The push towards so-called single-pilot operations has intensified over the past decade, as the booming demand for air travel has been met with a chronic shortage of skilled airmen. The world must train an additional 550,000 pilots by 2037, according to a 2018 study by the International Civil Aviation Organization, and consultancy firm Oliver Wyman expects a deficit of 35,000 by 2025.

This pressure will be particularly intense as financially struggling airlines attempt to rebuild themselves after the Covid-19 pandemic, which has imposed new debt on them of more than $ 220 billion as operating costs have exceeded 50 billion dollars. % income.

It’s easy to see why cutting down on flight attendants can be tempting: for most flights, sky travel is relatively straightforward.
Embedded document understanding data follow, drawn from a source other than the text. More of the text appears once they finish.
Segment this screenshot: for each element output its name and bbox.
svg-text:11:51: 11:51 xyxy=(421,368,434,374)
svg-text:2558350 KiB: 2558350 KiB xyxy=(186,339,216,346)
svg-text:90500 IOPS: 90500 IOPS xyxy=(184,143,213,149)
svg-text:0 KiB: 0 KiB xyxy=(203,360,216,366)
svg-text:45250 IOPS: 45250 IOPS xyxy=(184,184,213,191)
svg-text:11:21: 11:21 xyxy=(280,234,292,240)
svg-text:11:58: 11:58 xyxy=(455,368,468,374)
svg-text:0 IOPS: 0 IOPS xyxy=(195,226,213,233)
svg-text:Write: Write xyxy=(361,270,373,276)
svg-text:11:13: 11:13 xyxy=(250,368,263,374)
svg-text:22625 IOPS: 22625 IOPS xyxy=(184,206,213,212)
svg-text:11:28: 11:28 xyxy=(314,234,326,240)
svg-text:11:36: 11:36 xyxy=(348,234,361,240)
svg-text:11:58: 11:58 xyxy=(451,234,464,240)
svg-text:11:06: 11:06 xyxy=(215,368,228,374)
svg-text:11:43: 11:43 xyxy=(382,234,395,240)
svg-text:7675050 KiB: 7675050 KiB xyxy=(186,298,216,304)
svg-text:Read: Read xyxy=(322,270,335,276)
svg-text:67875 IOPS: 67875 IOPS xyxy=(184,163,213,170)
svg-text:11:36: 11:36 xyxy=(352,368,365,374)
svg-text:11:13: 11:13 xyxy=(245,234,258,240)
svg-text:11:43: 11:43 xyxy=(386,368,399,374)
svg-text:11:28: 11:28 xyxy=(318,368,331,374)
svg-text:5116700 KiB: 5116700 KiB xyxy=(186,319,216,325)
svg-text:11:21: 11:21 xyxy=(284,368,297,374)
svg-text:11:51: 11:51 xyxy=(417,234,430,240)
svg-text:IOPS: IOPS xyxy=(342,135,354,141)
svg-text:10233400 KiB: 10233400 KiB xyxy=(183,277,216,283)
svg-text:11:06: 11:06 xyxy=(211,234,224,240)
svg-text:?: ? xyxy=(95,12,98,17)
Most of the pilots’ work is done during the take-off and landing phases, which are also statistically the most dangerous. Technology has already enabled airlines to dispense with the radio operator, navigator and flight engineer to create the modern two-person cockpit. Along with autopilot in cruise, automated landing systems are also now a routine feature used in thick fog, while the A350 will guide itself at a lower altitude if cabin pressure is lost. Saving a single pilot in command with a ground operator could be the next logical step.
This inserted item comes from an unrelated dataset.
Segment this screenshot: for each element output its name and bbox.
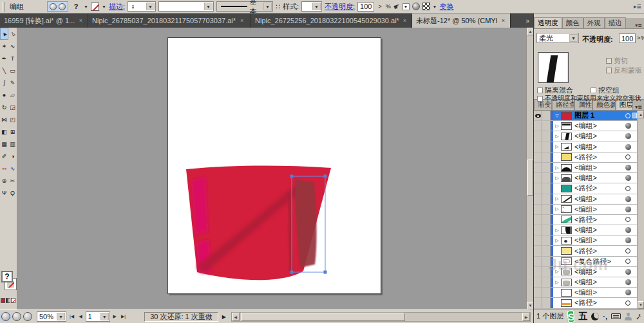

Statistically, this seems reasonable. But aviation safety is not a question of averages. It must be built around extreme cases, one-off unthinkable scenarios where pilots must work together to solve a problem. One of the most famous and haunting of these occurred in 1990 when the cockpit window of a British Airways jet exploded at high altitude, partially sucking up the pilot and forcing the flight attendants and cabin crew clinging to the captain while another landed the plane. When Qantas Flight 32 suffered an engine explosion in November 2010, fuel leaked from one wing then occurred, the entire flight deck helped resolve the issue and arranged for a landing in safe in singapore. Pilot incapacity is a relatively common occurrence, occurring once a month or more in most major aviation markets.
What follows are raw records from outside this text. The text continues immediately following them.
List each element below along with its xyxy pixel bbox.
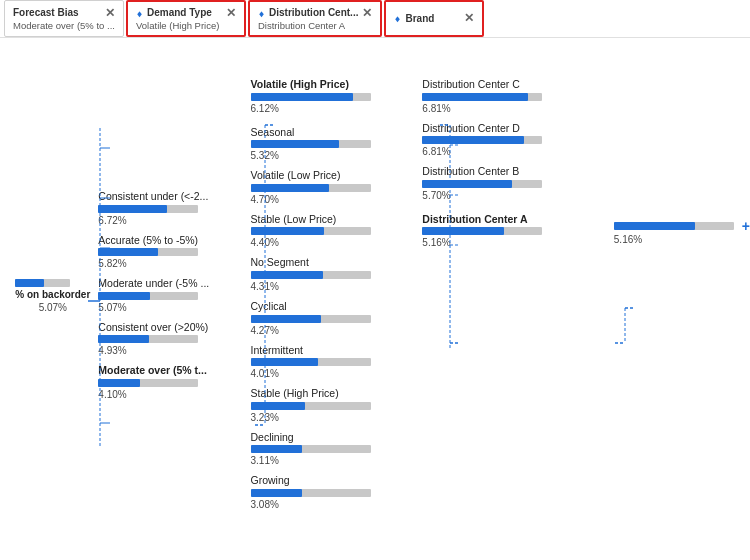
col4-node: + 5.16% [614,218,750,245]
col1-node-2[interactable]: Moderate under (-5% ... 5.07% [98,277,250,313]
col2-label-3: Stable (Low Price) [251,213,423,226]
root-value: 5.07% [15,302,90,313]
forecast-bias-close[interactable]: ✕ [105,7,115,19]
col2-value-9: 3.08% [251,499,423,510]
filter-chip-demand-type[interactable]: ⬧ Demand Type ✕ Volatile (High Price) [126,0,246,37]
filter-bar: Forecast Bias ✕ Moderate over (5% to ...… [0,0,750,38]
brand-label: Brand [405,13,434,24]
demand-type-label: Demand Type [147,7,212,18]
col3-label-2: Distribution Center B [422,165,613,178]
col2-value-7: 3.23% [251,412,423,423]
col2-node-9[interactable]: Growing 3.08% [251,474,423,510]
col3-value-3: 5.16% [422,237,613,248]
distribution-center-label: Distribution Cent... [269,7,358,18]
col1-label-2: Moderate under (-5% ... [98,277,250,290]
col2-label-0: Volatile (High Price) [251,78,423,91]
col2-node-6[interactable]: Intermittent 4.01% [251,344,423,380]
col1-value-0: 6.72% [98,215,250,226]
filter-chip-distribution-center[interactable]: ⬧ Distribution Cent... ✕ Distribution Ce… [248,0,382,37]
root-panel: % on backorder 5.07% [0,38,98,560]
col2-label-8: Declining [251,431,423,444]
distribution-center-value: Distribution Center A [258,20,372,31]
col1-node-1[interactable]: Accurate (5% to -5%) 5.82% [98,234,250,270]
col2-label-4: No Segment [251,256,423,269]
demand-type-value: Volatile (High Price) [136,20,236,31]
col2-panel: Volatile (High Price) 6.12% Seasonal 5.3… [251,38,423,560]
col3-value-2: 5.70% [422,190,613,201]
col1-label-1: Accurate (5% to -5%) [98,234,250,247]
col2-node-3[interactable]: Stable (Low Price) 4.40% [251,213,423,249]
col2-label-5: Cyclical [251,300,423,313]
filter-chip-brand[interactable]: ⬧ Brand ✕ [384,0,484,37]
col2-node-0[interactable]: Volatile (High Price) 6.12% [251,78,423,114]
col3-node-1[interactable]: Distribution Center D 6.81% [422,122,613,158]
col2-node-8[interactable]: Declining 3.11% [251,431,423,467]
expand-icon[interactable]: + [742,218,750,234]
col4-value: 5.16% [614,234,750,245]
brand-close[interactable]: ✕ [464,12,474,24]
col1-node-3[interactable]: Consistent over (>20%) 4.93% [98,321,250,357]
col3-node-3[interactable]: Distribution Center A 5.16% [422,213,613,249]
filter-chip-forecast-bias[interactable]: Forecast Bias ✕ Moderate over (5% to ... [4,0,124,37]
demand-type-icon: ⬧ [136,7,143,19]
col3-label-0: Distribution Center C [422,78,613,91]
col2-label-9: Growing [251,474,423,487]
col2-value-5: 4.27% [251,325,423,336]
col2-label-7: Stable (High Price) [251,387,423,400]
col1-value-2: 5.07% [98,302,250,313]
col3-panel: Distribution Center C 6.81% Distribution… [422,38,613,560]
col1-label-4: Moderate over (5% t... [98,364,250,377]
col1-value-1: 5.82% [98,258,250,269]
col2-label-2: Volatile (Low Price) [251,169,423,182]
col2-node-2[interactable]: Volatile (Low Price) 4.70% [251,169,423,205]
col1-node-4[interactable]: Moderate over (5% t... 4.10% [98,364,250,400]
col3-node-2[interactable]: Distribution Center B 5.70% [422,165,613,201]
col2-value-8: 3.11% [251,455,423,466]
col1-node-0[interactable]: Consistent under (<-2... 6.72% [98,190,250,226]
col2-node-5[interactable]: Cyclical 4.27% [251,300,423,336]
col1-value-4: 4.10% [98,389,250,400]
col2-label-6: Intermittent [251,344,423,357]
col2-value-3: 4.40% [251,237,423,248]
col2-value-1: 5.32% [251,150,423,161]
col3-value-0: 6.81% [422,103,613,114]
brand-icon: ⬧ [394,12,401,24]
root-label: % on backorder [15,289,90,301]
col2-value-2: 4.70% [251,194,423,205]
col2-value-0: 6.12% [251,103,423,114]
distribution-center-icon: ⬧ [258,7,265,19]
col2-node-7[interactable]: Stable (High Price) 3.23% [251,387,423,423]
col3-value-1: 6.81% [422,146,613,157]
demand-type-close[interactable]: ✕ [226,7,236,19]
forecast-bias-label: Forecast Bias [13,7,79,18]
col3-label-1: Distribution Center D [422,122,613,135]
col2-node-4[interactable]: No Segment 4.31% [251,256,423,292]
col1-panel: Consistent under (<-2... 6.72% Accurate … [98,38,250,560]
col3-label-3: Distribution Center A [422,213,613,226]
distribution-center-close[interactable]: ✕ [362,7,372,19]
main-content: % on backorder 5.07% Consistent under (<… [0,38,750,560]
root-node: % on backorder 5.07% [15,277,90,313]
col4-panel: + 5.16% [614,38,750,560]
col2-label-1: Seasonal [251,126,423,139]
col1-value-3: 4.93% [98,345,250,356]
col1-label-3: Consistent over (>20%) [98,321,250,334]
col2-value-6: 4.01% [251,368,423,379]
col3-node-0[interactable]: Distribution Center C 6.81% [422,78,613,114]
forecast-bias-value: Moderate over (5% to ... [13,20,115,31]
col1-label-0: Consistent under (<-2... [98,190,250,203]
col2-node-1[interactable]: Seasonal 5.32% [251,126,423,162]
col2-value-4: 4.31% [251,281,423,292]
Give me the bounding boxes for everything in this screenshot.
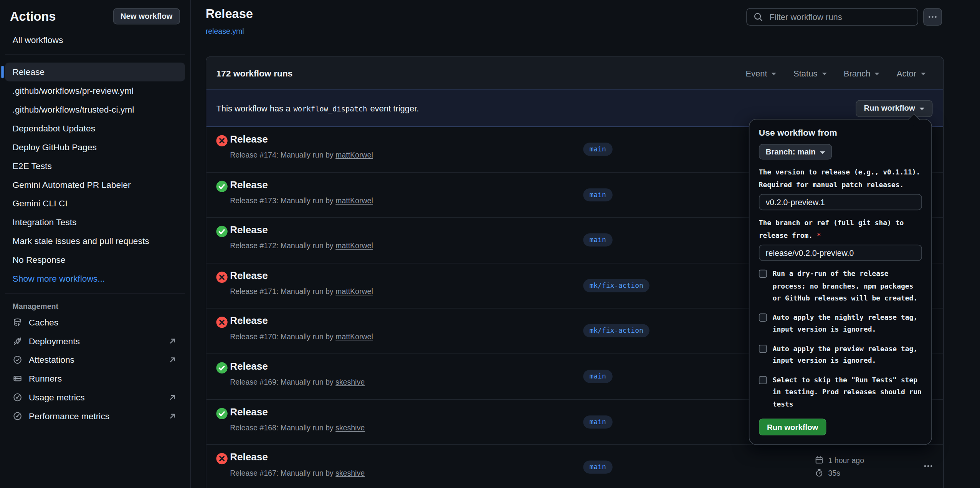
run-actor-link[interactable]: skeshive bbox=[335, 469, 365, 478]
filter-actor[interactable]: Actor bbox=[897, 68, 926, 78]
filter-branch[interactable]: Branch bbox=[844, 68, 880, 78]
cache-icon bbox=[13, 317, 23, 327]
run-actor-link[interactable]: skeshive bbox=[335, 378, 365, 387]
run-branch-pill[interactable]: mk/fix-action bbox=[583, 324, 649, 337]
sidebar-item-caches[interactable]: Caches bbox=[5, 313, 185, 332]
run-title-link[interactable]: Release bbox=[230, 270, 268, 281]
checkbox-label: Select to skip the "Run Tests" step in t… bbox=[773, 374, 922, 410]
checkbox[interactable] bbox=[759, 376, 767, 384]
run-branch-pill[interactable]: main bbox=[583, 370, 612, 383]
run-branch-pill[interactable]: main bbox=[583, 415, 612, 428]
sidebar-item-usage-metrics[interactable]: Usage metrics bbox=[5, 388, 185, 407]
run-branch-pill[interactable]: mk/fix-action bbox=[583, 279, 649, 292]
run-status-icon bbox=[216, 135, 227, 146]
branch-selector-button[interactable]: Branch: main bbox=[759, 144, 832, 160]
run-actor-link[interactable]: skeshive bbox=[335, 423, 365, 432]
main-content: Release release.yml 172 workflow runs Ev… bbox=[191, 0, 980, 488]
run-branch-pill[interactable]: main bbox=[583, 143, 612, 156]
popup-checkbox-group: Run a dry-run of the release process; no… bbox=[759, 268, 922, 410]
workflow-dispatch-code: workflow_dispatch bbox=[294, 104, 367, 113]
run-status-icon bbox=[216, 181, 227, 192]
sidebar-item-performance-metrics[interactable]: Performance metrics bbox=[5, 407, 185, 425]
popup-checkbox-row: Auto apply the preview release tag, inpu… bbox=[759, 343, 922, 367]
sidebar-item-dependabot-updates[interactable]: Dependabot Updates bbox=[5, 119, 185, 138]
sidebar-item-gemini-cli-ci[interactable]: Gemini CLI CI bbox=[5, 194, 185, 213]
checkbox[interactable] bbox=[759, 313, 767, 321]
external-link-icon bbox=[167, 336, 177, 346]
version-input[interactable] bbox=[759, 194, 922, 210]
run-description: Release #172: Manually run by mattKorwel bbox=[230, 242, 373, 251]
sidebar-item-integration-tests[interactable]: Integration Tests bbox=[5, 213, 185, 232]
sidebar-item-release[interactable]: Release bbox=[5, 63, 185, 81]
run-actor-link[interactable]: mattKorwel bbox=[335, 151, 373, 159]
run-actor-link[interactable]: mattKorwel bbox=[335, 332, 373, 341]
rocket-icon bbox=[13, 336, 23, 346]
run-workflow-submit-button[interactable]: Run workflow bbox=[759, 418, 826, 435]
sidebar-item-deploy-github-pages[interactable]: Deploy GitHub Pages bbox=[5, 138, 185, 156]
sidebar-item-deployments[interactable]: Deployments bbox=[5, 332, 185, 350]
run-kebab-button[interactable] bbox=[923, 461, 938, 471]
checkbox[interactable] bbox=[759, 270, 767, 278]
run-title-link[interactable]: Release bbox=[230, 361, 268, 372]
run-branch-pill[interactable]: main bbox=[583, 188, 612, 201]
run-workflow-dropdown-button[interactable]: Run workflow bbox=[856, 100, 932, 117]
sidebar-item-runners[interactable]: Runners bbox=[5, 369, 185, 388]
ref-field-description: The branch or ref (full git sha) to rele… bbox=[759, 217, 922, 242]
sidebar-item-attestations[interactable]: Attestations bbox=[5, 350, 185, 369]
run-title-link[interactable]: Release bbox=[230, 179, 268, 191]
filter-status[interactable]: Status bbox=[793, 68, 827, 78]
run-status-icon bbox=[216, 362, 227, 373]
run-actor-link[interactable]: mattKorwel bbox=[335, 242, 373, 251]
run-actor-link[interactable]: mattKorwel bbox=[335, 196, 373, 205]
search-icon bbox=[753, 12, 763, 22]
management-list: Caches Deployments Attestations Runners … bbox=[0, 313, 190, 425]
sidebar-item-github-workflows-trusted-ci-yml[interactable]: .github/workflows/trusted-ci.yml bbox=[5, 100, 185, 119]
run-branch-pill[interactable]: main bbox=[583, 234, 612, 247]
sidebar-item-gemini-automated-pr-labeler[interactable]: Gemini Automated PR Labeler bbox=[5, 175, 185, 194]
actions-page: Actions New workflow All workflows Relea… bbox=[0, 0, 980, 488]
run-branch-pill[interactable]: main bbox=[583, 461, 612, 474]
sidebar-item-all-workflows[interactable]: All workflows bbox=[5, 31, 185, 49]
workflow-file-link[interactable]: release.yml bbox=[206, 27, 244, 36]
run-actor-link[interactable]: mattKorwel bbox=[335, 287, 373, 296]
workflow-run-row[interactable]: Release Release #167: Manually run by sk… bbox=[206, 445, 943, 488]
run-title-link[interactable]: Release bbox=[230, 407, 268, 418]
run-meta: 1 hour ago 35s bbox=[815, 456, 864, 478]
run-description: Release #174: Manually run by mattKorwel bbox=[230, 151, 373, 159]
popup-title: Use workflow from bbox=[759, 128, 922, 138]
checkbox-label: Auto apply the preview release tag, inpu… bbox=[773, 343, 922, 367]
ref-input[interactable] bbox=[759, 245, 922, 261]
chevron-down-icon bbox=[921, 73, 926, 75]
verified-icon bbox=[13, 355, 23, 365]
run-title-link[interactable]: Release bbox=[230, 315, 268, 327]
show-more-workflows-link[interactable]: Show more workflows... bbox=[5, 269, 185, 288]
external-link-icon bbox=[167, 392, 177, 402]
chevron-down-icon bbox=[919, 108, 924, 110]
checkbox-label: Run a dry-run of the release process; no… bbox=[773, 268, 922, 304]
server-icon bbox=[13, 373, 23, 383]
external-link-icon bbox=[167, 355, 177, 365]
run-status-icon bbox=[216, 226, 227, 237]
workflow-options-kebab-button[interactable] bbox=[923, 8, 942, 26]
run-title-link[interactable]: Release bbox=[230, 225, 268, 236]
filter-workflow-runs-input[interactable] bbox=[768, 12, 911, 22]
stopwatch-icon bbox=[815, 468, 824, 477]
run-title-link[interactable]: Release bbox=[230, 134, 268, 145]
run-description: Release #171: Manually run by mattKorwel bbox=[230, 287, 373, 296]
sidebar-item-github-workflows-pr-review-yml[interactable]: .github/workflows/pr-review.yml bbox=[5, 81, 185, 100]
popup-checkbox-row: Run a dry-run of the release process; no… bbox=[759, 268, 922, 304]
kebab-icon bbox=[927, 12, 937, 22]
sidebar-item-e2e-tests[interactable]: E2E Tests bbox=[5, 156, 185, 175]
run-description: Release #168: Manually run by skeshive bbox=[230, 423, 365, 432]
filter-event[interactable]: Event bbox=[745, 68, 777, 78]
checkbox[interactable] bbox=[759, 344, 767, 352]
runs-count: 172 workflow runs bbox=[216, 68, 293, 78]
sidebar-item-mark-stale-issues-and-pull-requests[interactable]: Mark stale issues and pull requests bbox=[5, 231, 185, 250]
new-workflow-button[interactable]: New workflow bbox=[113, 8, 180, 24]
sidebar-item-no-response[interactable]: No Response bbox=[5, 250, 185, 269]
actions-sidebar: Actions New workflow All workflows Relea… bbox=[0, 0, 191, 488]
chevron-down-icon bbox=[875, 73, 880, 75]
run-description: Release #170: Manually run by mattKorwel bbox=[230, 332, 373, 341]
run-title-link[interactable]: Release bbox=[230, 452, 268, 463]
run-description: Release #173: Manually run by mattKorwel bbox=[230, 196, 373, 205]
Even when the crew does not need to physically save their co-pilots, having a second set of eyes can be essential. Emergencies happen and need to be resolved quickly – and when something goes wrong, the crew must act quickly and communicate effectively under conditions of great uncertainty. It took a little over four minutes between the detection of the first problems on Air France flight 447 to Rio de Janeiro from Paris in June 2009 and the collision of the A330 in the Atlantic Ocean, causing 228 dead.

Skimping on pilot downtime could also make it more difficult for them to withstand the cognitive loads needed to fly safely. In October 2009, a Delta Airlines flight landed on the taxiway in Atlanta, instead of the runway, as the pilots became disoriented. No one was injured, but investigators later pointed to fatigue as a key contributing factor.

The fanatical aviation safety culture has a record to be proud of. Despite more than 37 million commercial departures in 2019 – nearly double the level two decades earlier – the types of flight accidents people worry about are thankfully rare. Globally, there have been only 18 cases of planes losing control or crashing into the ground in the five years up to 2019. Where the ground rules are followed, even synonymous countries risky flights like Indonesia are improving rapidly.

However, in an attempt to bring passengers back in flying metal tubes in the aftermath of a pandemic, they will need to be assured that these safety standards will continue to be met. Automation is not always the best solution to this. It has been just over two years since the latest model of the world’s most popular aircraft, the Boeing Co. 737, was grounded due to problems with its automated control systems that claimed 346 lives. As much as a cash-strapped airline industry would like to cut crew costs right now, giving up the pilot would be a reckless decision.

This story was posted from an agency feed with no text editing.